--- START ---

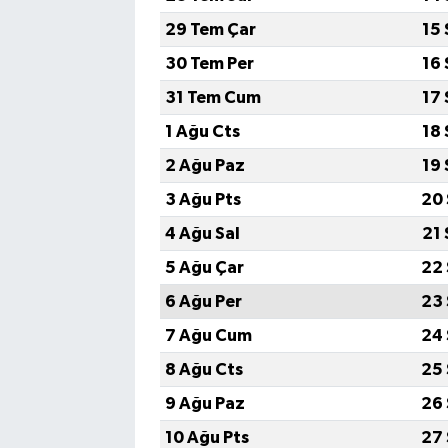
29 Tem Çar
15 
30 Tem Per
16 
31 Tem Cum
17 
1 Ağu Cts
18 
2 Ağu Paz
19 
3 Ağu Pts
20 
4 Ağu Sal
21 
5 Ağu Çar
22 
6 Ağu Per
23 
7 Ağu Cum
24 
8 Ağu Cts
25 
9 Ağu Paz
26 
10 Ağu Pts
27 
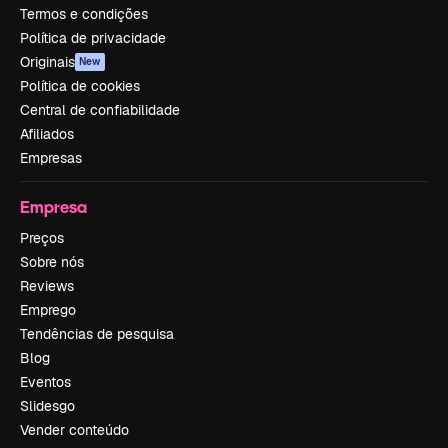
Termos e condições
Política de privacidade
Originais
New
Política de cookies
Central de confiabilidade
Afiliados
Empresas
Empresa
Preços
Sobre nós
Reviews
Emprego
Tendências de pesquisa
Blog
Eventos
Slidesgo
Vender conteúdo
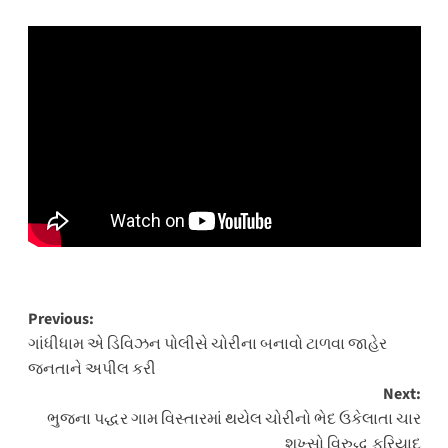
Post
Previous:
ગાંધીધામ એ ડિવિઝન પોલીસે ચોરીના બનાવો ટાળવા જાહેર
navigation
જનતાને અપીલ કરી
Next:
ભુજના પદ્ધર ગામ વિસ્તારમાં થયેલ ચોરીનો ભેદ ઉકેલાતા ચાર
શખ્સો વિરુદ્ધ ફરિયાદ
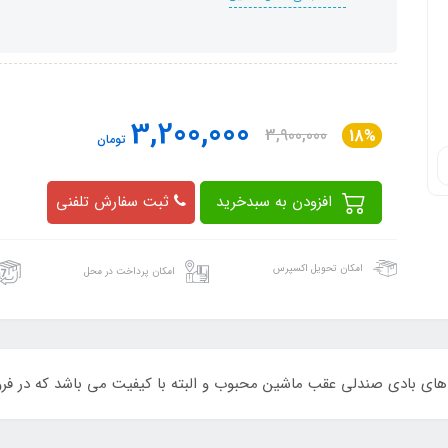
3,200,000
3,900,000
18%
تومان
افزودن به سبدخرید
ثبت سفارش تلفنی
امکان تحویل اکسپرس
امکان پرداخت در محل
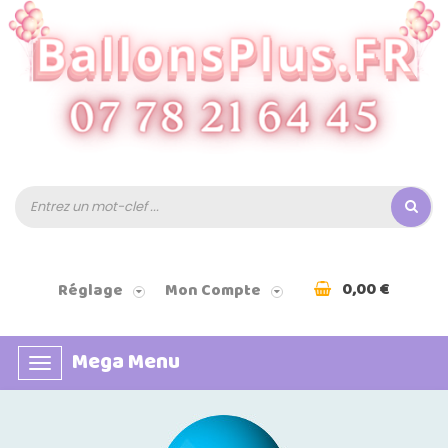
0,00 €
Réglage
Mon Compte
Mega Menu
Basculer
la
navigation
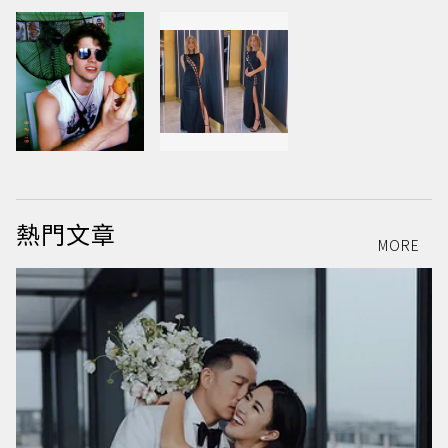
熱門文章
MORE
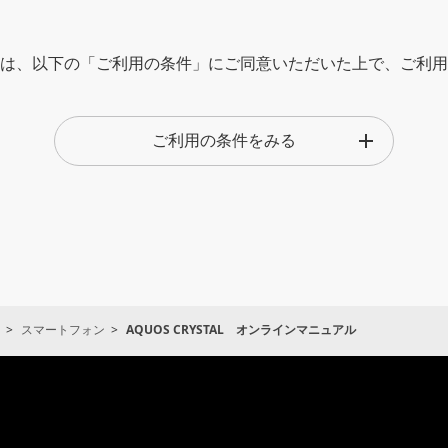
は、以下の「ご利用の条件」にご同意いただいた上で、ご利用
仕様変更などの理由により、予告なく変更される場合がありま
ご利用の条件をみる
された製品に同梱されているクイックスタート、お願いとご注
タート、お願いとご注意と内容が異なる場合があります。本サ
クスタート、お願いとご注意の補足的情報としてご利用くださ
のご注意、操作早見表や正誤表など、クイックスタート、お願
本サービスでは、それらについては掲載しておりませんので、
スマートフォン
AQUOS CRYSTAL オンラインマニュアル
ご注意が制作された時点での法的及び業界基準に応じた内容に
めご了承ください。
取扱説明書は、主に製品が発売された当初のものです。そのた
ている取扱説明書の記載内容とお客さまがお持ちの製品の仕様
通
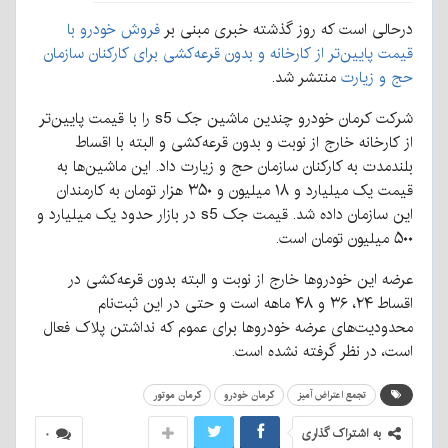
درحالی است که روز گذشته خبری مبنی بر
فروش خودرو با
قیمت پایین‌تر از کارخانه و بدون قرعه‌کشی برای کارکنان سازمان
حج و زیارت
منتشر شد.
شرکت کرمان خودرو چندین ماشین جک s5 را با قیمت پایین‌تر
از کارخانه خارج از نوبت و بدون قرعه‌کشی و البته با اقساط
بلندمدت به کارکنان سازمان حج و زیارت داد. این ماشین‌ها به
قیمت یک میلیارد و ۱۸ میلیون و ۳۵۰ هزار تومان به کارمندان
این سازمان داده شد. قیمت جک s5 در بازار حدود یک میلیارد و
۵۰۰ میلیون تومان است.
عرضه این خودروها خارج از نوبت و البته بدون قرعه‌کشی در
اقساط ۲۴، ۳۶ و ۴۸ ماهه است و حتی در این ثبت‌نام
محدودیت‌های عرضه خودروها برای عموم که نداشتن پلاک فعال
است، در نظر گرفته نشده است.
تجمع اعتراض آمیز
کرمان خودرو
کرمان موتور
به اشتراک گذاری
۰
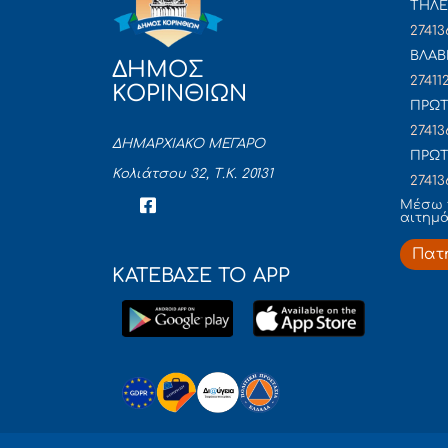
ΤΗΛΕ
27413
ΒΛΑΒ
ΔΗΜΟΣ
27411
ΚΟΡΙΝΘΙΩΝ
ΠΡΩΤ
27413
ΔΗΜΑΡΧΙΑΚΟ ΜΕΓΑΡΟ
ΠΡΩΤ
Κολιάτσου 32, Τ.Κ. 20131
27413
Mέσω 
αιτημ
Πατ
ΚΑΤΕΒΑΣΕ ΤΟ APP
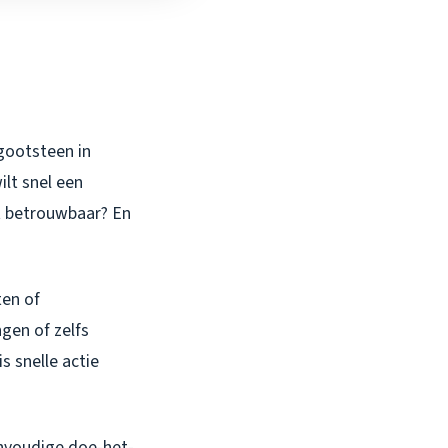
gootsteen in
ilt snel een
ht betrouwbaar? En
ten of
ngen of zelfs
s snelle actie
envoudige doe-het-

--- END ---

### Exercise brief:
Leaving each image aside, repeat the listing above exactly.

### Solution to this problem:
29 Tem Çar
15 
30 Tem Per
16 
31 Tem Cum
17 
1 Ağu Cts
18 
2 Ağu Paz
19 
3 Ağu Pts
20 
4 Ağu Sal
21 
5 Ağu Çar
22 
6 Ağu Per
23 
7 Ağu Cum
24 
8 Ağu Cts
25 
9 Ağu Paz
26 
10 Ağu Pts
27 
Termos e condições
Política de privacidade
Originais
New
Política de cookies
Central de confiabilidade
Afiliados
Empresas
Empresa
Preços
Sobre nós
Reviews
Emprego
Tendências de pesquisa
Blog
Eventos
Slidesgo
Vender conteúdo
Post
Previous:
ગાંધીધામ એ ડિવિઝન પોલીસે ચોરીના બનાવો ટાળવા જાહેર
navigation
જનતાને અપીલ કરી
Next:
ભુજના પદ્ધર ગામ વિસ્તારમાં થયેલ ચોરીનો ભેદ ઉકેલાતા ચાર
શખ્સો વિરુદ્ધ ફરિયાદ
3,200,000
3,900,000
18%
تومان
افزودن به سبدخرید
ثبت سفارش تلفنی
امکان تحویل اکسپرس
امکان پرداخت در محل
0,00 €
Réglage
Mon Compte
Mega Menu
Basculer
la
navigation
熱門文章
MORE
は、以下の「ご利用の条件」にご同意いただいた上で、ご利用
仕様変更などの理由により、予告なく変更される場合がありま
ご利用の条件をみる
された製品に同梱されているクイックスタート、お願いとご注
タート、お願いとご注意と内容が異なる場合があります。本サ
クスタート、お願いとご注意の補足的情報としてご利用くださ
のご注意、操作早見表や正誤表など、クイックスタート、お願
本サービスでは、それらについては掲載しておりませんので、
スマートフォン
AQUOS CRYSTAL オンラインマニュアル
ご注意が制作された時点での法的及び業界基準に応じた内容に
めご了承ください。
取扱説明書は、主に製品が発売された当初のものです。そのた
ている取扱説明書の記載内容とお客さまがお持ちの製品の仕様
通
درحالی است که روز گذشته خبری مبنی بر
فروش خودرو با
قیمت پایین‌تر از کارخانه و بدون قرعه‌کشی برای کارکنان سازمان
حج و زیارت
منتشر شد.
شرکت کرمان خودرو چندین ماشین جک s5 را با قیمت پایین‌تر
از کارخانه خارج از نوبت و بدون قرعه‌کشی و البته با اقساط
بلندمدت به کارکنان سازمان حج و زیارت داد. این ماشین‌ها به
قیمت یک میلیارد و ۱۸ میلیون و ۳۵۰ هزار تومان به کارمندان
این سازمان داده شد. قیمت جک s5 در بازار حدود یک میلیارد و
۵۰۰ میلیون تومان است.
عرضه این خودروها خارج از نوبت و البته بدون قرعه‌کشی در
اقساط ۲۴، ۳۶ و ۴۸ ماهه است و حتی در این ثبت‌نام
محدودیت‌های عرضه خودروها برای عموم که نداشتن پلاک فعال
است، در نظر گرفته نشده است.
تجمع اعتراض آمیز
کرمان خودرو
کرمان موتور
به اشتراک گذاری
۰
ΤΗΛΕ
27413
ΒΛΑΒ
ΔΗΜΟΣ
27411
ΚΟΡΙΝΘΙΩΝ
ΠΡΩΤ
27413
ΔΗΜΑΡΧΙΑΚΟ ΜΕΓΑΡΟ
ΠΡΩΤ
Κολιάτσου 32, Τ.Κ. 20131
27413
Mέσω 
αιτημ
Πατ
ΚΑΤΕΒΑΣΕ ΤΟ APP
gootsteen in
ilt snel een
ht betrouwbaar? En
ten of
ngen of zelfs
s snelle actie
envoudige doe-het-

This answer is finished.